Taking Mormonism mainstream
Mormons desperately want to be seen as mainstream Christian religion. However, the hard reality is that as long as Mormons keep telling other religions that Mormonism is the only correct religion, then Mormonism will never be accepted as a Christian religion. In this mode, Mormonism will always be a pariah religion.
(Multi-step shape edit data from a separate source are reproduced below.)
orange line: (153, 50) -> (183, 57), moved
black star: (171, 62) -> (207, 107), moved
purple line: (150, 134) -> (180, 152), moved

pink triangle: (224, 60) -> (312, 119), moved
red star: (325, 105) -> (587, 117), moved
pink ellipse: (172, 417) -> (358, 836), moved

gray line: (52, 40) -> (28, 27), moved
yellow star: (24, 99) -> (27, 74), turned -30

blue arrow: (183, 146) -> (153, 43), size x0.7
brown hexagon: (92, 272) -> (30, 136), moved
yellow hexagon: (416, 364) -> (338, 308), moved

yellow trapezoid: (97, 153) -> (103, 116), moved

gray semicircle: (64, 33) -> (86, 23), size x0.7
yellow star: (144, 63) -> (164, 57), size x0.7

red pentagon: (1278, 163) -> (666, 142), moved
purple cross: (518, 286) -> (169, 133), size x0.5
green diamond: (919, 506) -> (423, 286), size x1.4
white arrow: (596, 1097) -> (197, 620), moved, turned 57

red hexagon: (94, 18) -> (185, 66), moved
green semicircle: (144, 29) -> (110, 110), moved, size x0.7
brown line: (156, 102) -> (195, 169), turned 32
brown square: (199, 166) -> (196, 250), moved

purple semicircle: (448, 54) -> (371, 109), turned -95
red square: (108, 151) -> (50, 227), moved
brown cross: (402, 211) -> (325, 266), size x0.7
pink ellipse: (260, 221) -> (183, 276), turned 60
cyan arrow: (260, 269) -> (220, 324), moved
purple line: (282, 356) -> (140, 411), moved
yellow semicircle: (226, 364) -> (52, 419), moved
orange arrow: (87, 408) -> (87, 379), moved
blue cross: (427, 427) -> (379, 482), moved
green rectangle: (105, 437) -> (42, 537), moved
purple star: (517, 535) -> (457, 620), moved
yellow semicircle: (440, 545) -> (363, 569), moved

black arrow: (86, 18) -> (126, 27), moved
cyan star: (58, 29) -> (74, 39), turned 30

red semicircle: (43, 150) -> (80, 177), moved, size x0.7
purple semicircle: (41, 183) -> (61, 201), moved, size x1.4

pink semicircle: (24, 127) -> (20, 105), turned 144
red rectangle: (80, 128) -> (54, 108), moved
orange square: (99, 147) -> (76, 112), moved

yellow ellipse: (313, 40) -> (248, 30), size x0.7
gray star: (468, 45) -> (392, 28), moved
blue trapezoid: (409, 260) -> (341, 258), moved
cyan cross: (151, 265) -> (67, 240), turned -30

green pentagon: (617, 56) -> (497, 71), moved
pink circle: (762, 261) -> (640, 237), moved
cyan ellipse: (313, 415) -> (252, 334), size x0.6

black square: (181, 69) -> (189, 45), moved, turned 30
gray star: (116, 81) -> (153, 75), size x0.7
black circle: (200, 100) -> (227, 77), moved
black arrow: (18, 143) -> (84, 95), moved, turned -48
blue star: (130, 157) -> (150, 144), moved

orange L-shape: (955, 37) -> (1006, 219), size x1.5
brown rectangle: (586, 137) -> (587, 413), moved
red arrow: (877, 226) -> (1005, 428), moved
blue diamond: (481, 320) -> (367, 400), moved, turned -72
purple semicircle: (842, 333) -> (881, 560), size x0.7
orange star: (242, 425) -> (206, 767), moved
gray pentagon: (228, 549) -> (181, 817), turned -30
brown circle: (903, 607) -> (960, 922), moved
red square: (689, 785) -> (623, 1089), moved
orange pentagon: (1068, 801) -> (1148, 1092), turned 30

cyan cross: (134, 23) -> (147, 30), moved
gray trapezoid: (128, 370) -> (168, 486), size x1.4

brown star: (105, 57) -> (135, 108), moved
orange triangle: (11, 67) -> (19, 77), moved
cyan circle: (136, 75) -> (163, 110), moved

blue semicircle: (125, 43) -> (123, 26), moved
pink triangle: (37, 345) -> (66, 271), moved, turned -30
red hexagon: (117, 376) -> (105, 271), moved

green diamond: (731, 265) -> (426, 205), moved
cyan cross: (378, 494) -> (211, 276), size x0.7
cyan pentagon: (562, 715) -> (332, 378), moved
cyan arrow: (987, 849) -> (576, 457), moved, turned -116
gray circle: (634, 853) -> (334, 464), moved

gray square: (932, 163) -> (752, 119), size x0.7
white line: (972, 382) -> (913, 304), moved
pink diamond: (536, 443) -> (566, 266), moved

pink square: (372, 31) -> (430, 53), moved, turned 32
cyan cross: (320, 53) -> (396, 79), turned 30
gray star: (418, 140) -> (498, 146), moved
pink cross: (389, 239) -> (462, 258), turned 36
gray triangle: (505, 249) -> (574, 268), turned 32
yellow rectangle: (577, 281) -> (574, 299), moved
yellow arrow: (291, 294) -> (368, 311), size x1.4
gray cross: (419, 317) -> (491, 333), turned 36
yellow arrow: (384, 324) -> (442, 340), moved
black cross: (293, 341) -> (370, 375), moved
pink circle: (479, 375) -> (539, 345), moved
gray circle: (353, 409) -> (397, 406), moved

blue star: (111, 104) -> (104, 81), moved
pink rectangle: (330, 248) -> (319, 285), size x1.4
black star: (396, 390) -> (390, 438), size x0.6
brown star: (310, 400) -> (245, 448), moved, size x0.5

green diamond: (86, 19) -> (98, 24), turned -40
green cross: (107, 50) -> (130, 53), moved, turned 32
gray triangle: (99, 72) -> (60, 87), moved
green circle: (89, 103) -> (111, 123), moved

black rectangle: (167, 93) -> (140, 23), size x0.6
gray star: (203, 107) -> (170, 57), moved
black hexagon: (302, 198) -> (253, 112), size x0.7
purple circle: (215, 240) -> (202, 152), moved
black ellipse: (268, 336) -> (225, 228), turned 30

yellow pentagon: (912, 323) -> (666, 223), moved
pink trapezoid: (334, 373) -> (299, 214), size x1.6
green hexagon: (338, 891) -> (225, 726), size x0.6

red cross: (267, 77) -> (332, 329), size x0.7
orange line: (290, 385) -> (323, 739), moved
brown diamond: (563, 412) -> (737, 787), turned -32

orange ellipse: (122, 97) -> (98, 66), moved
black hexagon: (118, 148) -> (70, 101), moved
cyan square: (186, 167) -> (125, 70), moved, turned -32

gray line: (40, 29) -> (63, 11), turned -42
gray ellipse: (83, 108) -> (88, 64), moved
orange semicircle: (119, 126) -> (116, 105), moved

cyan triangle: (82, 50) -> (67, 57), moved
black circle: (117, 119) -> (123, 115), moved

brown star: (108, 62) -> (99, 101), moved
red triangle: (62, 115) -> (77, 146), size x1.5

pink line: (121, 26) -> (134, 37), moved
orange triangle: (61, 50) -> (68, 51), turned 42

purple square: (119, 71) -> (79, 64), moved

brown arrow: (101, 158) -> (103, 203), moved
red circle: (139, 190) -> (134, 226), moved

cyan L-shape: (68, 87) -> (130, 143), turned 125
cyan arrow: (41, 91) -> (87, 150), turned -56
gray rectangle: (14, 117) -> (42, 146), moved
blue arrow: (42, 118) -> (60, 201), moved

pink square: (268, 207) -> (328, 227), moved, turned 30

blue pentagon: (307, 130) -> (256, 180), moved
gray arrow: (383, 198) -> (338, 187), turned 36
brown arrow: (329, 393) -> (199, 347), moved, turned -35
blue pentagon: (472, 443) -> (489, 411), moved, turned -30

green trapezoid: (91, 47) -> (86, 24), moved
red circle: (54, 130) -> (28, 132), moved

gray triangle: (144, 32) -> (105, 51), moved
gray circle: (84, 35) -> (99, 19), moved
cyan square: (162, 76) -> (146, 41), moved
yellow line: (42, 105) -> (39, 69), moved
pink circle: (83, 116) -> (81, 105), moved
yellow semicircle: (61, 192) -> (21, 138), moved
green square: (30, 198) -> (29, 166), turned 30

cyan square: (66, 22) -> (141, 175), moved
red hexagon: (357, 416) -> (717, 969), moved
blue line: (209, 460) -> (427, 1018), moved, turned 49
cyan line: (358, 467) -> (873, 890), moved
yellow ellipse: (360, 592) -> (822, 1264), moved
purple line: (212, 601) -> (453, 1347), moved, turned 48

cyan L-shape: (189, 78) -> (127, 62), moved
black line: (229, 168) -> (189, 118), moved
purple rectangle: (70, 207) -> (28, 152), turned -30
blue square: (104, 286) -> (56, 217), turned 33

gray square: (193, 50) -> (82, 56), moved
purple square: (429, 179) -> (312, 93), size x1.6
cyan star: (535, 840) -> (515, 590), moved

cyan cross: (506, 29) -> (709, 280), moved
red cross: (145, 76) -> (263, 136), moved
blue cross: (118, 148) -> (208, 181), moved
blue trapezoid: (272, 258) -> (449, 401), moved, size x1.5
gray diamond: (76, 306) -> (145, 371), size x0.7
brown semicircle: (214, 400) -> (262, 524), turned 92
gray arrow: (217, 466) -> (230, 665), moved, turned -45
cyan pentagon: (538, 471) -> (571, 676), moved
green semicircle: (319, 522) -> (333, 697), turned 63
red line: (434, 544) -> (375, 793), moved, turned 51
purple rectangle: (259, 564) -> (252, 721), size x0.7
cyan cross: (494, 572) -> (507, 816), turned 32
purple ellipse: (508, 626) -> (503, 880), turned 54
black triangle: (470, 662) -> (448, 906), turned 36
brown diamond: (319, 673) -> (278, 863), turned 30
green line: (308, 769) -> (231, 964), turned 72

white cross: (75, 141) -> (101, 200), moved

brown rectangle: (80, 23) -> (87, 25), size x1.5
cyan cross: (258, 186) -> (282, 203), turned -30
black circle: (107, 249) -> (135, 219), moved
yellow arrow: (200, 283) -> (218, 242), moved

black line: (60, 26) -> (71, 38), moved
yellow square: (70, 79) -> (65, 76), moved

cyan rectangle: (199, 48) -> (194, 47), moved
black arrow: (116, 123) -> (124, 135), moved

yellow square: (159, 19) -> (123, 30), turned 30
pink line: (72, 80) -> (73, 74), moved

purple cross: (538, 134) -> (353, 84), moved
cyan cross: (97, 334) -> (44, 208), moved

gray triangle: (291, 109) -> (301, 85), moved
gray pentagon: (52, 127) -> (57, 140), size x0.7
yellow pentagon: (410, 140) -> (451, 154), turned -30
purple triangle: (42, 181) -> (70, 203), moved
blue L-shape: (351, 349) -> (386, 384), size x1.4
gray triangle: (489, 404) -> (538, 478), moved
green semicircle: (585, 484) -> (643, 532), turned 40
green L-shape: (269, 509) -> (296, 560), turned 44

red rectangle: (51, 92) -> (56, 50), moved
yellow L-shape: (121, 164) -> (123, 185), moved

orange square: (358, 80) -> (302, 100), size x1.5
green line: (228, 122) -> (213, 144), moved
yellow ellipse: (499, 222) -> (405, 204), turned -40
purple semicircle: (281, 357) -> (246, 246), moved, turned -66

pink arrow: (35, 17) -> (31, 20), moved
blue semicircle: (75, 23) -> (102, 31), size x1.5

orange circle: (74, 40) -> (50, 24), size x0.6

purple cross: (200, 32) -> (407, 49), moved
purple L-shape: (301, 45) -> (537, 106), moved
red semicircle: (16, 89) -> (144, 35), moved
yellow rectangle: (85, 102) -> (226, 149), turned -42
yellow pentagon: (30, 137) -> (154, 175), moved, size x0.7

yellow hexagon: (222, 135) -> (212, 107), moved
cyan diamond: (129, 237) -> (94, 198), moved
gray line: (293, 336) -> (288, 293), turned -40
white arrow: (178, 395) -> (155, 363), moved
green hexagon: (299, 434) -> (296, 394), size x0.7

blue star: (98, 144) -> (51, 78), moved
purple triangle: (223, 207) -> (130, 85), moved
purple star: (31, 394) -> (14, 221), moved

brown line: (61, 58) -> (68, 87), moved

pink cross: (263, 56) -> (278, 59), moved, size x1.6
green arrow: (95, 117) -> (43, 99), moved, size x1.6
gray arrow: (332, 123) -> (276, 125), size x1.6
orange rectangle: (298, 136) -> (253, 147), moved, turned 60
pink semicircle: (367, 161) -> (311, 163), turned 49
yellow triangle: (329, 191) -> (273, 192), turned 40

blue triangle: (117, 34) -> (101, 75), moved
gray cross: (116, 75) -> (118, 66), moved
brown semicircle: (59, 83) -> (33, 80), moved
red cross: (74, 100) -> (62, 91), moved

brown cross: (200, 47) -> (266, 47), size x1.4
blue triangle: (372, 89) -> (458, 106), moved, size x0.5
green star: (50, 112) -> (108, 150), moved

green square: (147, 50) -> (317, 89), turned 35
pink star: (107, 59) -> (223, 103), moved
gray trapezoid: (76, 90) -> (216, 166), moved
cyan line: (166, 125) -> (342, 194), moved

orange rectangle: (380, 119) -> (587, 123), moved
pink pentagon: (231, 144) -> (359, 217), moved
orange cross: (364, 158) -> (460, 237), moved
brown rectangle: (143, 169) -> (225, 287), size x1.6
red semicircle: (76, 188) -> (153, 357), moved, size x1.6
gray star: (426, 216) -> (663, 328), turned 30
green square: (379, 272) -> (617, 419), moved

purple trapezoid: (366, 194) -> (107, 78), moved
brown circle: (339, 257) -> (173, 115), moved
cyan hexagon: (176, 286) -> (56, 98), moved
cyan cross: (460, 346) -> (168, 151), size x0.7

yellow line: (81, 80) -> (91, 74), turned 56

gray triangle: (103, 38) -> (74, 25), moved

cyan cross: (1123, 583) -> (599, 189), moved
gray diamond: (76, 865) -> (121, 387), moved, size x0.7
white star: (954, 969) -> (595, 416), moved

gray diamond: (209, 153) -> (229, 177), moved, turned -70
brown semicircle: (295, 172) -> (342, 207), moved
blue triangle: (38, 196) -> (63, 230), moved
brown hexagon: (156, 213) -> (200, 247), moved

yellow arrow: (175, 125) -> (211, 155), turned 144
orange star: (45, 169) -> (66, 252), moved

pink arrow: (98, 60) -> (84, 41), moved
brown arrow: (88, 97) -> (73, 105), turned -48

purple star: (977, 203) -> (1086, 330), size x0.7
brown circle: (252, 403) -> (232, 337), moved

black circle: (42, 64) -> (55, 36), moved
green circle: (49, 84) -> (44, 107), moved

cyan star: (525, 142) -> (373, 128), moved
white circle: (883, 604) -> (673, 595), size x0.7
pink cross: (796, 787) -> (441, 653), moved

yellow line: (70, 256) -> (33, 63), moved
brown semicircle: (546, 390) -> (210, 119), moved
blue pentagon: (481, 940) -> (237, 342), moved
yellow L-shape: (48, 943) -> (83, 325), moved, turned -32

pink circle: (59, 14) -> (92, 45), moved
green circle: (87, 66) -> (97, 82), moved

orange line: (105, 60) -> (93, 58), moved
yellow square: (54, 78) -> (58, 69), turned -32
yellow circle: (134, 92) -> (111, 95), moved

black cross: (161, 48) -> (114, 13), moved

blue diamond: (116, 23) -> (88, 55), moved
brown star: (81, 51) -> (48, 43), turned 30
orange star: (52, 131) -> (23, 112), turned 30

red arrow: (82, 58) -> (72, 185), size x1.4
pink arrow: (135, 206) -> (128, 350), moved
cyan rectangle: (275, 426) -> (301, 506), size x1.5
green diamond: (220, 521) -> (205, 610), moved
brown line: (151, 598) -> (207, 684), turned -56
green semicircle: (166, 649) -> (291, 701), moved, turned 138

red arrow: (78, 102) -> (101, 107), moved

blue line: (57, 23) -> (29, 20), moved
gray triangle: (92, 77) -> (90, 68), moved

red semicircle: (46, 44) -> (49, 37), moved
Here’s a roadmap for growing Mormonism:
* Drop the story about all other religions being wrong. Mormonism is just as wrong/right as any other religion.
* Admit that polygamy was a huge mistake. Remove D&C 132 from LDS canon. Stop allowing Mormon men to be married to multiple women in the temple (if the first wife dies).
* Disavow all the obviously wrong statements from past prophets. Here a just a few small examples: the Garden of Eden is in Missouri, Blacks were at one time unworthy to hold the priesthood, American Indians are descendants from Jews from Israel, God was a Man, Man will become God, Polygamy was ordained of God, baptizing/marrying dead people, God lives near/on Kolob, and so forth. These are just utterly ridiculous beliefs that nobody outside of Mormonism views as being even remotely credible. Just admit these teachings are flat out wrong and these past prophets made mistakes. These teaching served a purpose at one time, but now are just a PR nightmare and drag on growth.
* Marginalize the Book of Mormon, Book of Abraham, and D&C. At a minimum, toss the Book of Abraham, this is an obvious hoax, many current church members will even admit to this.
* Marginalize Joseph Smith’s role. You don’t realize how bad Joseph Smith looks to people who look at easily verifyable facts. Mormons don’t believe it, but it’s the reality. Focus instead on Jesus in the U.S. and Europe, and then focus on Mohammad if you’re to convert people in the middle east.
* Allow the Public Relations department dictate what a prophesy is. Allow the PR department to vet all talks by prophets, apostles, and general authorities. The PR department seems to be the only group in SLC that understands the above bulleted items.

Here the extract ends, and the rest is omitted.